Here's a short story I wrote a while back about a chance encounter and the delusions that come with new relationships. What do you think? Suggestions for improvement? It's written from the point of view of the guy - not me.

She was beautiful that night, in all her congeniality and laughter. For a moment in time, I think I really felt something. I don’t know what it was about her, but I think it was the carefree persona that she let me believe was truly hers. I guess we all have guises. Hers was absolutely enchanting.
I don’t know what I was looking for. I knew that I didn’t have the energy to devote to high maintenance relationships. But this seemed so different. She seemed so different. Perhaps I was just looking for something more than the tedium of my life, the reading, the work. So, I flirted. It was safe. We were within the boundaries of a foreign city, and she flirted in the way girls do when they’ve got nothing to lose – when they’re on vacation in Quebec. I wondered if her touch and words and girlish laughter really meant anything. The way she folded her cardboard beer coaster and scribbled little thoughts in French inside and outside the wet ring her cider had left was so intriguing. Of course I didn’t understand any of it. I wondered if she even really understood what she wrote. But hey, at least she could order a drink and say thank you. I couldn’t even do that. All I knew was, “bonjour” and “Parlez-vous Francais?” I suppose it was strange that I knew how to ask if someone could speak French when I, myself, could not. But regardless of her skill with the French language, Michelle was intriguing. She seemed so untroubled that night as we stumbled through our ancient city laughing at chivalry, spending our money, exploring what it meant to not know each other, and understand each other in an instant. 
The cobblestones were wet and freshly washed as the late night approached and we made our way back to the hostel. Her sprightly gait of earlier faded away and we both let the group get on ahead of us. She stopped me on a hill, giggling with slight inebriation. Even in the dark of the night, I could see the heat of her cheeks. A gentle glow of pink – imperfect, perhaps a little uneven – rose from the front of her ears just under her cheekbones, showing her to be meeker than I had originally thought. She looked to the ground, and mumbled something silly about how strange it is that they wash the cobblestones in Quebec. I agreed, but with little actual interest in the subject matter of what she spoke, but rather, uncontrollable interest in the warmth of her voice. Lifting her head slightly, she met my eye and slowly glided her fingers down my forearm, which was hanging loosely by my side, and she grasped my hand with surprising force. It seemed odd to me at the moment, because so much of her was warm - hot even - that her fingers that night were cold like death. I don’t know what that could have meant, but if I had been superstitious at all then perhaps I wouldn’t have let her grab my arm. But I did. 
Maybe I am glad that I didn’t have foresight. That night, when we arrived in the hostel, we kissed each other with anticipation, and then let go.
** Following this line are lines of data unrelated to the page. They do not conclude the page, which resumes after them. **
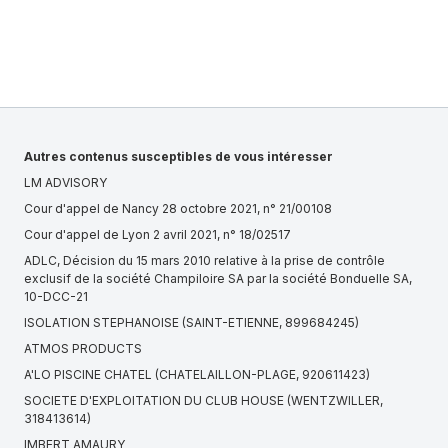
Autres contenus susceptibles de vous intéresser
LM ADVISORY
Cour d'appel de Nancy 28 octobre 2021, n° 21/00108
Cour d'appel de Lyon 2 avril 2021, n° 18/02517
ADLC, Décision du 15 mars 2010 relative à la prise de contrôle
exclusif de la société Champiloire SA par la société Bonduelle SA,
10-DCC-21
ISOLATION STEPHANOISE (SAINT-ETIENNE, 899684245)
ATMOS PRODUCTS
A'LO PISCINE CHATEL (CHATELAILLON-PLAGE, 920611423)
SOCIETE D'EXPLOITATION DU CLUB HOUSE (WENTZWILLER,
318413614)
IMBERT AMAURY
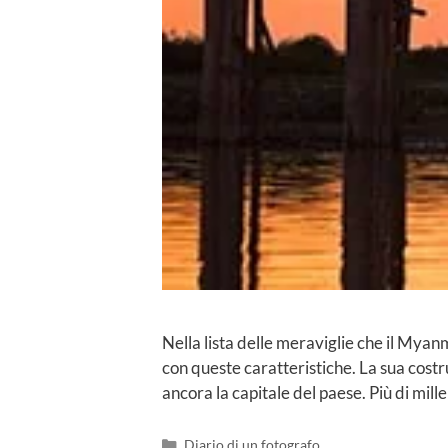
Nella lista delle meraviglie che il Myanm
con queste caratteristiche. La sua cost
ancora la capitale del paese. Più di mill
Diario di un fotografo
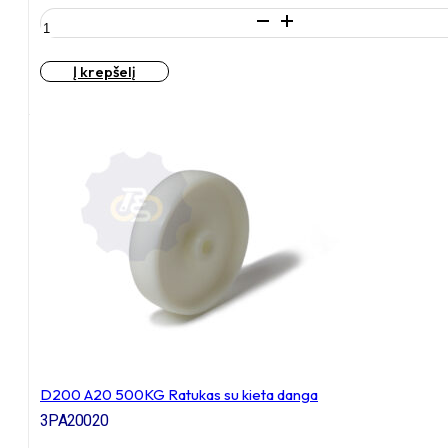
produkto
kiekis:
D200
Į krepšelį
H235
400KG
Fiksuotas
ratukas
su
plokštele
135x115
D200 A20 500KG Ratukas su kieta danga
3PA20020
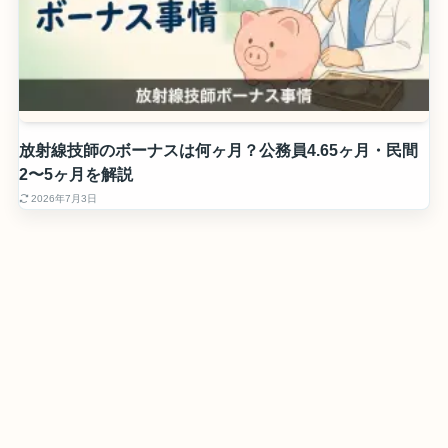
放射線技師のボーナスは何ヶ月？公務員4.65ヶ月・民間
2〜5ヶ月を解説
2026年7月3日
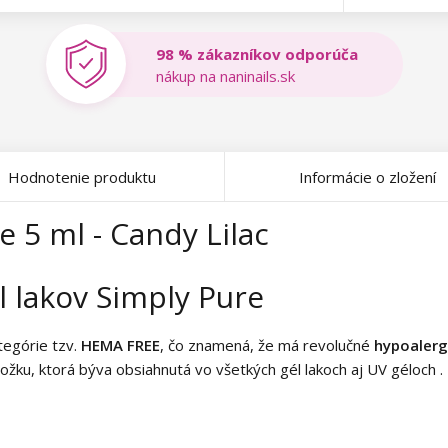
98 % zákazníkov odporúča
nákup na naninails.sk
Hodnotenie produktu
Informácie o zložení
e 5 ml - Candy Lilac
 lakov Simply Pure
ategórie tzv.
HEMA FREE
, čo znamená, že má revolučné
hypoalerg
žku, ktorá býva obsiahnutá vo všetkých gél lakoch aj UV géloch . 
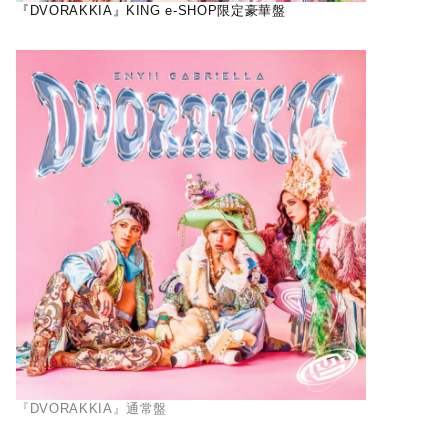
『DVORAKKIA』KING e-SHOP限定豪華盤
『DVORAKKIA』通常盤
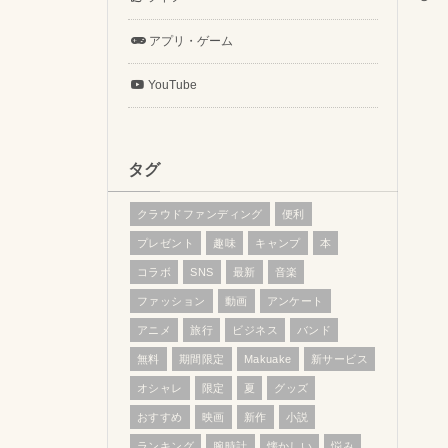
アプリ・ゲーム
YouTube
タグ
クラウドファンディング
便利
プレゼント
趣味
キャンプ
本
コラボ
SNS
最新
音楽
ファッション
動画
アンケート
アニメ
旅行
ビジネス
バンド
無料
期間限定
Makuake
新サービス
オシャレ
限定
夏
グッズ
おすすめ
映画
新作
小説
ランキング
腕時計
懐かしい
悩み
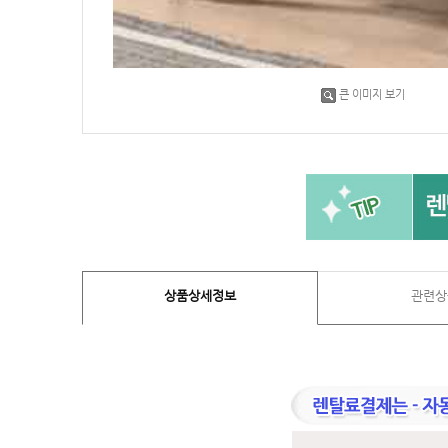
큰 이미지 보기
상품상세정보
관련상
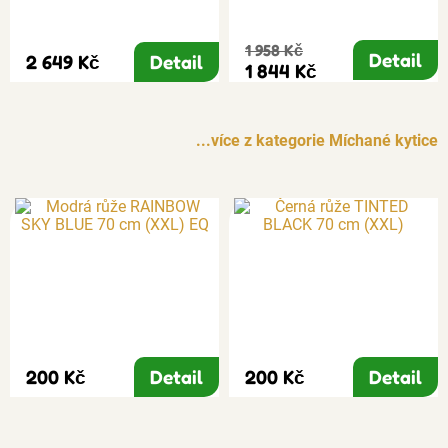
1 958 Kč
Detail
2 649 Kč
Detail
1 844 Kč
...více z kategorie Míchané kytice
200 Kč
Detail
200 Kč
Detail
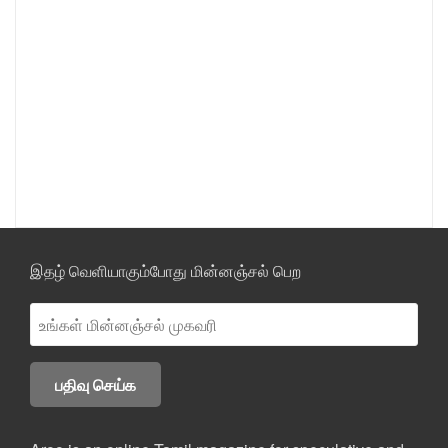
இதழ் வெளியாகும்போது மின்னஞ்சல் பெற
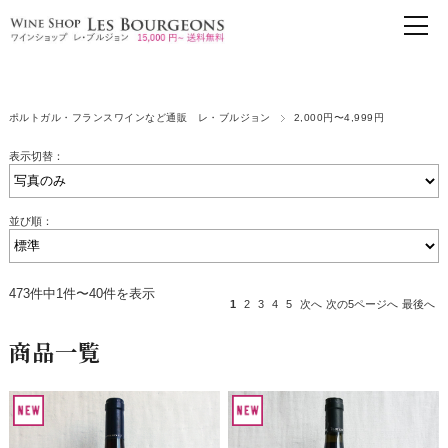
ポルトガル・フランスワインなど通販 レ・ブルジョン
2,000円〜4,999円
表示切替：
並び順：
473件中1件〜40件を表示
1
2
3
4
5
次へ
次の5ページへ
最後へ
商品一覧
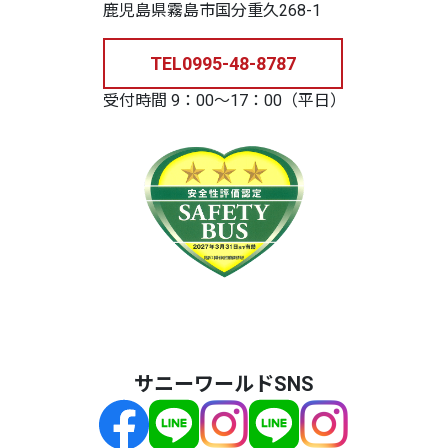
鹿児島県霧島市国分重久268-1
TEL
0995-48-8787
受付時間 9：00～17：00（平日）
サニーワールドSNS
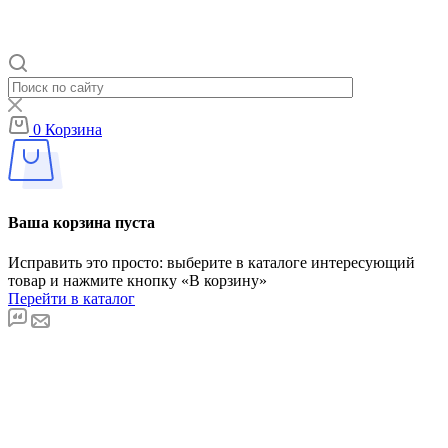
0
Корзина
Ваша корзина пуста
Исправить это просто: выберите в каталоге интересующий
товар и нажмите кнопку «В корзину»
Перейти в каталог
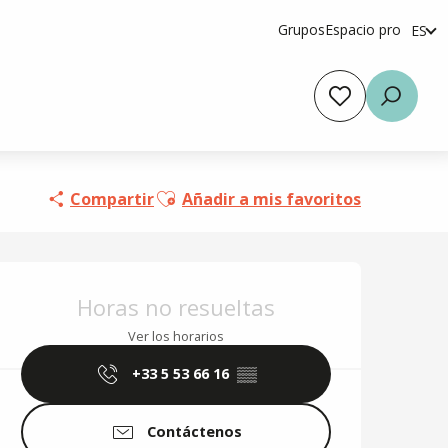
Grupos
Espacio pro
ES
fr
en
t-Sylvestre
Voir les favoris
Busca
Ajouter aux favoris
Compartir
Añadir a mis favoritos
Horarios y datos de 
Horas no resueltas
Ver los horarios
+33 5 53 66 16
▒▒
Contáctenos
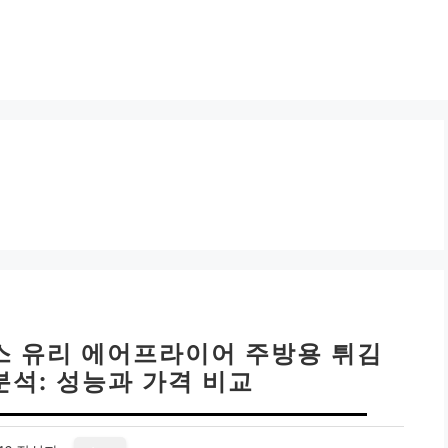
스 유리 에어프라이어 주방용 튀김
분석: 성능과 가격 비교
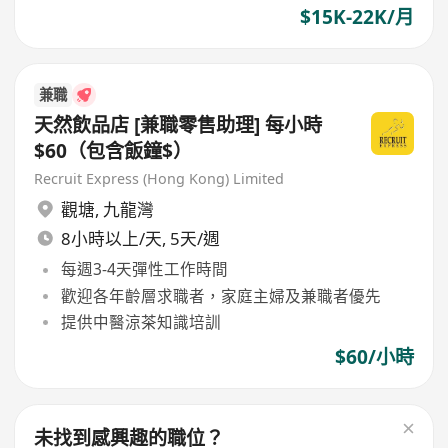
$15K-22K/月
兼職
天然飲品店 [兼職零售助理] 每小時
$60（包含飯鐘$）
Recruit Express (Hong Kong) Limited
觀塘
,
九龍灣
8小時以上/天, 5天/週
每週3-4天彈性工作時間
歡迎各年齡層求職者，家庭主婦及兼職者優先
提供中醫涼茶知識培訓
$60/小時
未找到感興趣的職位？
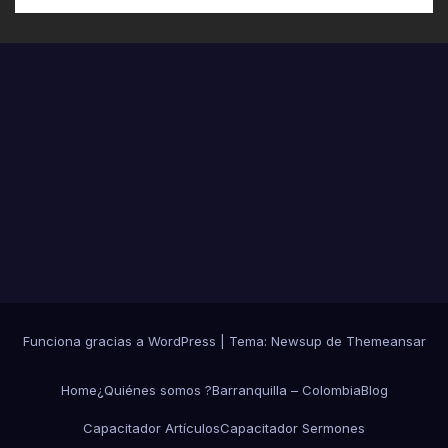
Funciona gracias a WordPress
|
Tema:
Newsup
de
Themeansar
Home
¿Quiénes somos ?
Barranquilla – Colombia
Blog
Capacitador Artículos
Capacitador Sermones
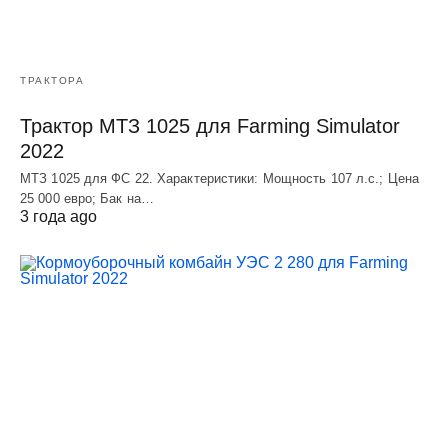
ТРАКТОРА
Трактор МТЗ 1025 для Farming Simulator
2022
МТЗ 1025 для ФС 22. Характеристики: Мощность 107 л.c.; Цена
25 000 евро; Бак на…
3 года ago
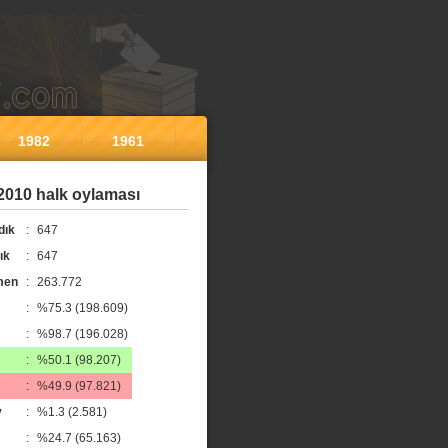
1982
1961
2010 halk oylaması
dık
:
647
ık
:
647
men
:
263.772
:
%75.3 (198.609)
:
%98.7 (196.028)
:
%50.1 (98.207)
:
%49.9 (97.821)
y
:
%1.3 (2.581)
:
%24.7 (65.163)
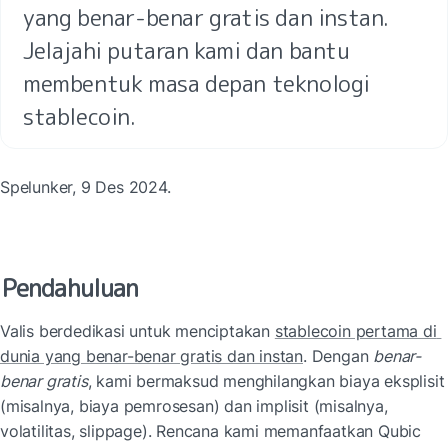
yang benar-benar gratis dan instan. 
Jelajahi putaran kami dan bantu 
membentuk masa depan teknologi 
stablecoin.
Spelunker, 9 Des 2024.
Pendahuluan
Valis berdedikasi untuk menciptakan 
stablecoin pertama di 
dunia yang benar-benar gratis dan instan
. Dengan 
benar-
benar gratis
, kami bermaksud menghilangkan biaya eksplisit 
(misalnya, biaya pemrosesan) dan implisit (misalnya, 
volatilitas, slippage). Rencana kami memanfaatkan Qubic 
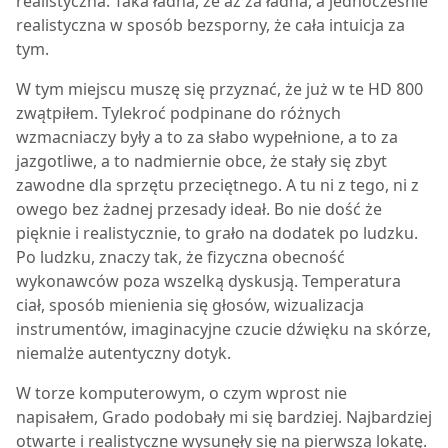
realistyczna. Taka ładna, że aż za ładna, a jednocześnie
realistyczna w sposób bezsporny, że cała intuicja za
tym.
W tym miejscu muszę się przyznać, że już w te HD 800
zwątpiłem. Tylekroć podpinane do różnych
wzmacniaczy były a to za słabo wypełnione, a to za
jazgotliwe, a to nadmiernie obce, że stały się zbyt
zawodne dla sprzętu przeciętnego. A tu ni z tego, ni z
owego bez żadnej przesady ideał. Bo nie dość że
pięknie i realistycznie, to grało na dodatek po ludzku.
Po ludzku, znaczy tak, że fizyczna obecność
wykonawców poza wszelką dyskusją. Temperatura
ciał, sposób mienienia się głosów, wizualizacja
instrumentów, imaginacyjne czucie dźwięku na skórze,
niemalże autentyczny dotyk.
W torze komputerowym, o czym wprost nie
napisałem, Grado podobały mi się bardziej. Najbardziej
otwarte i realistyczne wysunęły się na pierwszą lokatę.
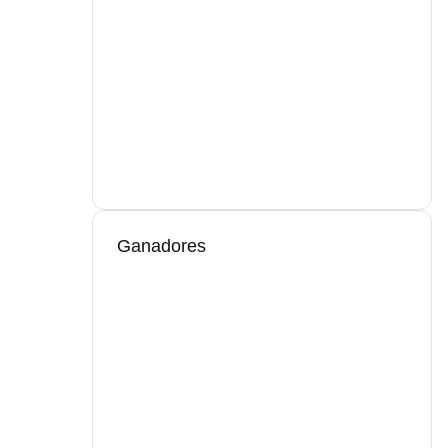
Ganadores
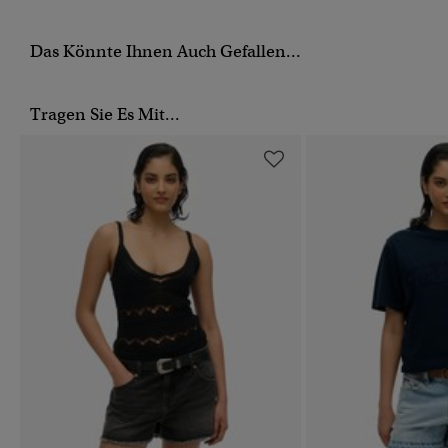
Das Könnte Ihnen Auch Gefallen...
Tragen Sie Es Mit...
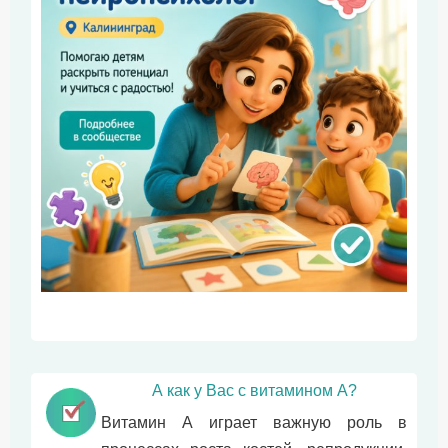
А как у Вас с витамином А?
Витамин А играет важную роль в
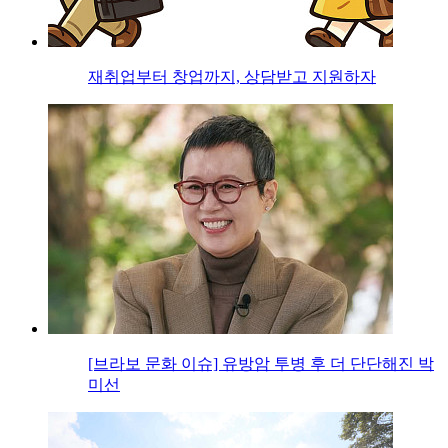
재취업부터 창업까지, 상담받고 지원하자
[브라보 문화 이슈] 유방암 투병 후 더 단단해진 박
미선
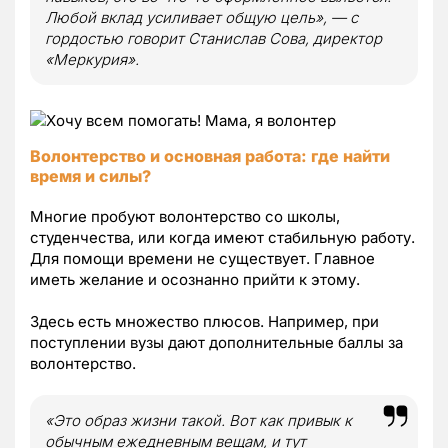
Любой вклад усиливает общую цель», — с
гордостью говорит Станислав Сова, директор
«Меркурия».
Волонтерство и основная работа: где найти
время и силы?
Многие пробуют волонтерство со школы,
студенчества, или когда имеют стабильную работу.
Для помощи времени не существует. Главное
иметь желание и осознанно прийти к этому.
Здесь есть множество плюсов. Например, при
поступлении вузы дают дополнительные баллы за
волонтерство.
«Это образ жизни такой. Вот как привык к
обычным ежедневным вещам, и тут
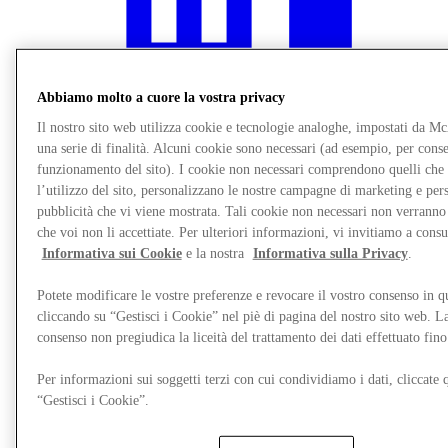
Abbiamo molto a cuore la vostra privacy
Il nostro sito web utilizza cookie e tecnologie analoghe, impostati da M
una serie di finalità. Alcuni cookie sono necessari (ad esempio, per consen
funzionamento del sito). I cookie non necessari comprendono quelli che
l’utilizzo del sito, personalizzano le nostre campagne di marketing e per
pubblicità che vi viene mostrata. Tali cookie non necessari non verrann
che voi non li accettiate. Per ulteriori informazioni, vi invitiamo a consu
Informativa sui Cookie
e la nostra
Informativa sulla Privacy
.
Ristoranti
Gift Cards
Potete modificare le vostre preferenze e revocare il vostro consenso in 
Destination Guide
cliccando su “Gestisci i Cookie” nel piè di pagina del nostro sito web. L
consenso non pregiudica la liceità del trattamento dei dati effettuato fi
Per informazioni sui soggetti terzi con cui condividiamo i dati, cliccate q
“Gestisci i Cookie”.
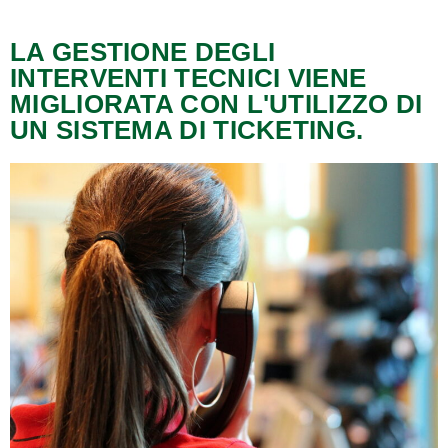
LA GESTIONE DEGLI
INTERVENTI TECNICI VIENE
MIGLIORATA CON L'UTILIZZO DI
UN SISTEMA DI TICKETING.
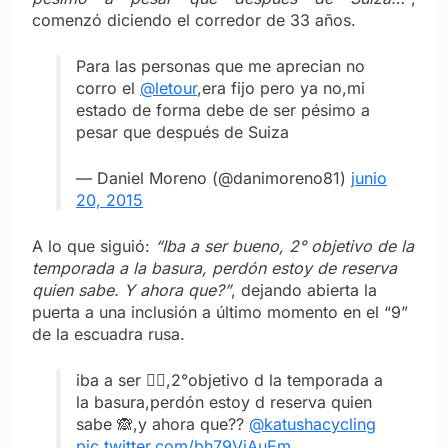
comenzó diciendo el corredor de 33 años.
Para las personas que me aprecian no
corro el
@letour
,era fijo pero ya no,mi
estado de forma debe de ser pésimo a
pesar que después de Suiza
— Daniel Moreno (@danimoreno81)
junio
20, 2015
A lo que siguió:
“Iba a ser bueno, 2° objetivo de la
temporada a la basura, perdón estoy de reserva
quien sabe. Y ahora que?”
, dejando abierta la
puerta a una inclusión a último momento en el “9”
de la escuadra rusa.
iba a ser 👌🏼,2°objetivo d la temporada a
la basura,perdón estoy d reserva quien
sabe 🙈,y ahora que??
@katushacycling
pic.twitter.com/bh79ViAuEm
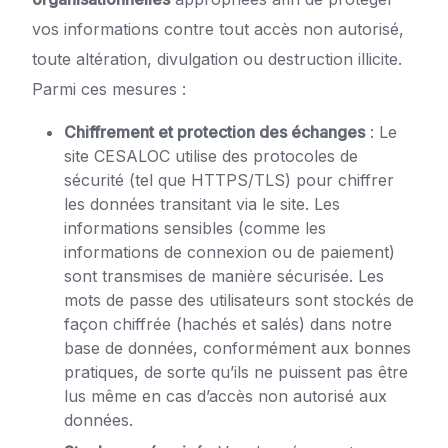
vos informations contre tout accès non autorisé,
toute altération, divulgation ou destruction illicite.
Parmi ces mesures :
Chiffrement et protection des échanges
: Le
site CESALOC utilise des protocoles de
sécurité (tel que HTTPS/TLS) pour chiffrer
les données transitant via le site. Les
informations sensibles (comme les
informations de connexion ou de paiement)
sont transmises de manière sécurisée. Les
mots de passe des utilisateurs sont stockés de
façon chiffrée (hachés et salés) dans notre
base de données, conformément aux bonnes
pratiques, de sorte qu’ils ne puissent pas être
lus même en cas d’accès non autorisé aux
données.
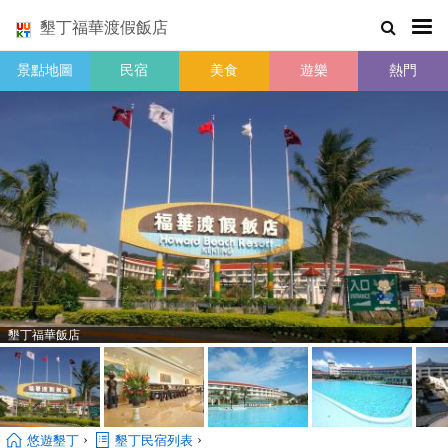
墾丁福華渡假飯店
景點地圖
民宿
美食
遊樂
熱門
墾丁福華飯店
›
›
悠遊墾丁
墾丁民宿列表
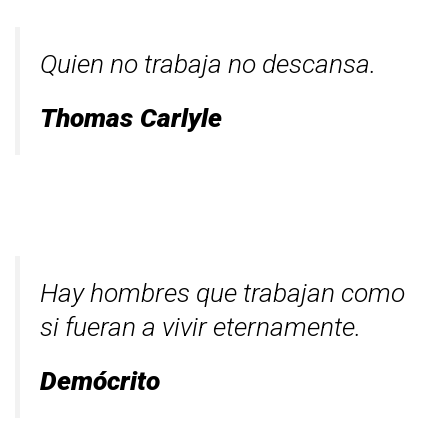
Quien no trabaja no descansa.
Thomas Carlyle
Hay hombres que trabajan como
si fueran a vivir eternamente.
Demócrito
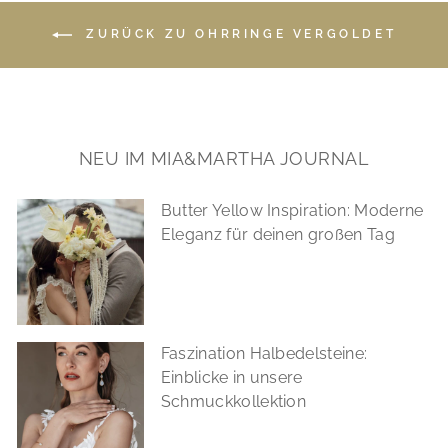
ZURÜCK ZU OHRRINGE VERGOLDET
NEU IM MIA&MARTHA JOURNAL
Butter Yellow Inspiration: Moderne
Eleganz für deinen großen Tag
Faszination Halbedelsteine:
Einblicke in unsere
Schmuckkollektion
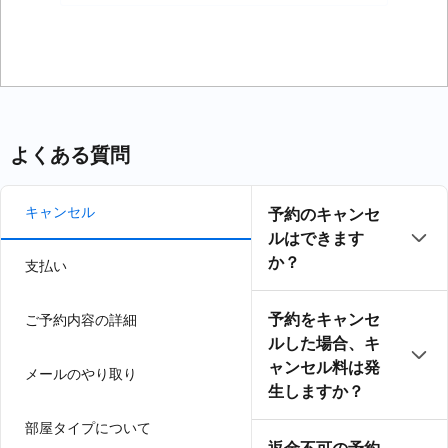
力
よくある質問
キャンセル
予約のキャンセ
ルはできます
か？
支払い
予約をキャンセ
ご予約内容の詳細
ルした場合、キ
ャンセル料は発
メールのやり取り
生しますか？
部屋タイプについて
Nothing had felt right like this in a long time. And something told me I didn’t just want this to be a chance encounter in a foreign city. I wanted to try to have something with her. But could it really work? I thought so. I guess that was my guise. Everybody has one.


----------



## Lady_of_Gondor (Dec 14, 2005)

Sorry about the paragraphing. I copied and pasted from Microsoft Word and the forum eliminated my indentations.


----------



## sauronbill (Dec 26, 2005)

It´s intriguing and real. Not bad at all.......


----------



## HLGStrider (Feb 9, 2006)

Well written, but it could have a little bit more of a plot. You don't really see why there was a guise or what's beneath it.


----------



## baragund (Feb 9, 2006)

Will there be more? You created a nice vivid image of two young people meeting and perhaps starting to fall in love. But I did not get an impression of much by either character as being a false appearance or a pretense (which I assume is how you are using the word "guise").

Developing the budding romance further and then throwing in an abrupt twist in one or both characters would fulfill the intent of your title, I think.


----------